South Korean Government to Ban Domestic ICOs and Bitcoin Margin Trading


South Korea ICO Ban

According to local sources including JoongAng, South Korea’s largest business and finance news publication, the South Korean Financial Services Commision (FSC) and other financial regulators will ban “any forms” of domestic initial coin offerings (ICOs) and bitcoin margin trading.


Earlier this month, the FSC revealed that it will crackdown on ICOs offering securities to investors within South Korea. At the time, the South Korean government and its central bank expressed their concerns over potential frauds involving cryptocurrencies.

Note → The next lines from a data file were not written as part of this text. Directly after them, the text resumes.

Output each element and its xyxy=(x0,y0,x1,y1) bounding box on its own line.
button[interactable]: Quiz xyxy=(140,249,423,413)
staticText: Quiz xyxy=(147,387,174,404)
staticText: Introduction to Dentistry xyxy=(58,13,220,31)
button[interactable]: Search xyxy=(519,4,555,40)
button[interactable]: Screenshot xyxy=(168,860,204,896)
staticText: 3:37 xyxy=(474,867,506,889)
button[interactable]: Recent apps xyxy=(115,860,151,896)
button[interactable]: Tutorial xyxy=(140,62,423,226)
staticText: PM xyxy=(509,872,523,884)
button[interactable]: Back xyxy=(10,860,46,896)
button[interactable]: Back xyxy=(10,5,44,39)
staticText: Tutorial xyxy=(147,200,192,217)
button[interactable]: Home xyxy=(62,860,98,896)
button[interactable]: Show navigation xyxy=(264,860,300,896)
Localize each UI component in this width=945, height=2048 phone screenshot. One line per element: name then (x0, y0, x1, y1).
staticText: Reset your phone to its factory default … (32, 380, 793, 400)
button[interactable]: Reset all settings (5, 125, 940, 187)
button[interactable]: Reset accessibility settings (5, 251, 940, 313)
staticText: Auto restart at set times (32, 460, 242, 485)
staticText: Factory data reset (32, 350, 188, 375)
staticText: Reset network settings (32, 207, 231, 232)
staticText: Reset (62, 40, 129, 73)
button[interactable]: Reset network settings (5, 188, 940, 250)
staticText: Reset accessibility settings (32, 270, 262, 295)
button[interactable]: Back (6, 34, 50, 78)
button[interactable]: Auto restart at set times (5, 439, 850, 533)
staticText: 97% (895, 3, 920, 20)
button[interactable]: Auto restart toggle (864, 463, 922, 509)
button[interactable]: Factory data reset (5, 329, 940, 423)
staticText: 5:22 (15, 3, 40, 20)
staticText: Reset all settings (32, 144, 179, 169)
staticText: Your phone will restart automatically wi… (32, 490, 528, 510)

But, on September 29, the FSC and its vice chairman Kim Yong-bum announced that it will prohibit all forms of ICOs, regardless of the legitimacy of projects and technologies. FSC vice chairman Kim also revealed the launch of a cryptocurrency focused task force that will investigate into ICOs and blockchain projects within the South Korean cryptocurrency market.

As of current, China and South Korea are the only countries to ban ICOs and crowd sales of crypto-tokens. While regulations for ICOs in the US market still remain unclear, the US Securities and Exchange Commission stated that ICOs which are “clearly not securities” will not be prohibited. For instance, Gil Penchina, a partner at IDG Ventures and, noted that ICOs of Civic, FIlecoin, and Gnosis are not considered a securities but rather as credit for future usage, which technically is closer to pre-paid gift cards.

Protocol-level tokens (Bitcoin, Ethereum, etc.) do not have any assets of any kind underlying them and remain far from the SEC’s current focus. Apps that give you a credit for future usage (Filecoin, Civic, Gnosis, etc.) are in my opinion still effectively pre-paid gift cards like an Amazon gift card, and are not covered by the SEC. I have no proof of this but the analogy is amazingly sound. Apps that “sell future income streams” now have two examples of SEC scrutiny, and I would expect more.”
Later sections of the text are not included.